By David in TN
wednesday, june 21, 2023 at 6:19:00 p.m. edt
TCM is showing The Naked City (1948) Friday morning at 9:30 a.m. et. Although grouped in the Noir canon, it was the first police procedural, and spawned a series of pseudo-documentary crime pictures. It had tropes such as the veteran detective (Barry Fitzgerald) and the young partner (Don Taylor), which became standard.
The Naked City was filmed in the summer of 1947 in New York City, and is a time capsule of how it looked and the demographics. The story is supposed to be “dark,” but as in many films of the period, late 1940s New York City looks very civilized.
Mark Hellinger, the producer, narrated with the most famous line, (“There are eight million stories in the Naked City. This has been one of them”). Hellinger died at 44, of a heart attack, right after seeing the final cut.
Some film historians and reviewers have said the climax takes place on the Brooklyn Bridge, but there is a sign reading “Williamsburg Bridge.”

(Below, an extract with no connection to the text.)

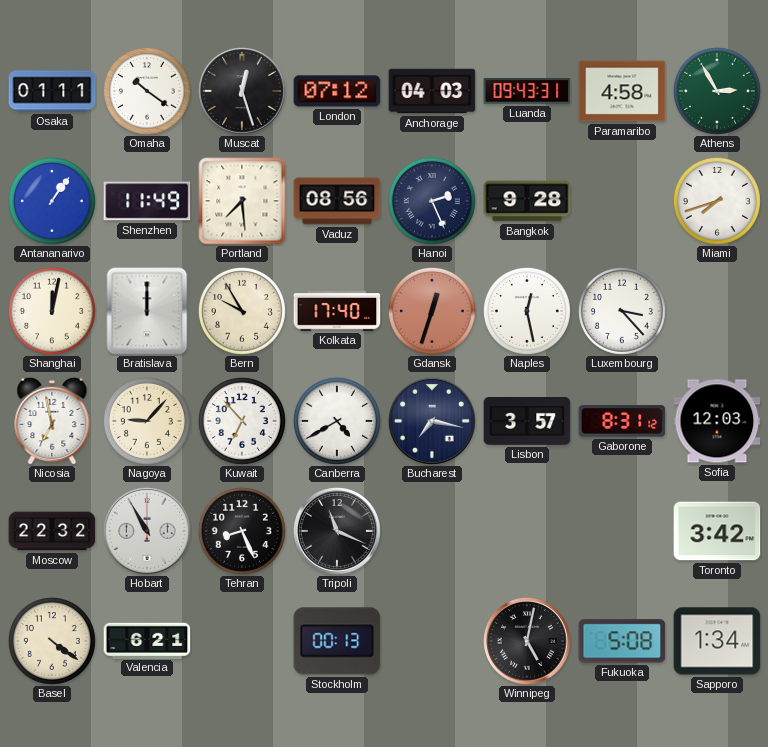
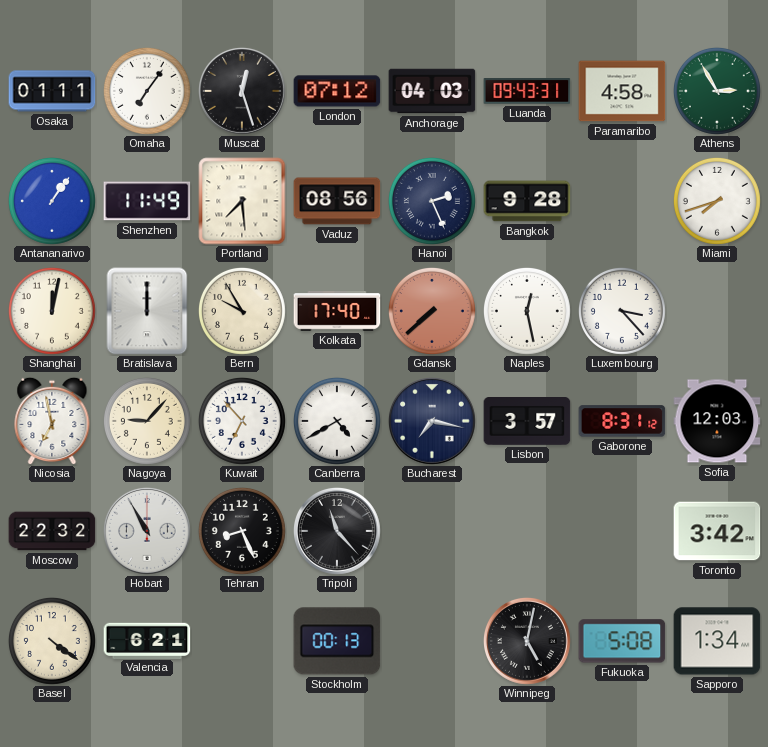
Omaha: 10:21 -> 7:06
Gdansk: 12:33 -> 7:38
Tripoli: 11:19 -> 11:23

N.S.: Since the best crime pictures TCM broadcasts are rarely programmed by Red Eddie Muller, I see only two possible, complementary explanations for this practice: Out of his own aesthetic and moral perfidy, Muller deliberately schedules bad or mediocre movies, and/or someone at Turner makes a point of compensating for Muller’s bad taste, by scheduling great crime pictures for slots that Muller does not control. Thus, you see pictures like Raoul Walsh’s gangster masterpiece, The Roaring 20’s (1939), John Boorman’s classic neo-noir (post-1960), Point Blank (1967), William Friedkin’s The French Connection (1971) and The Naked City under the auspices of a different, nameless producer, who surely gets paid a fraction of what Red Eddie gets.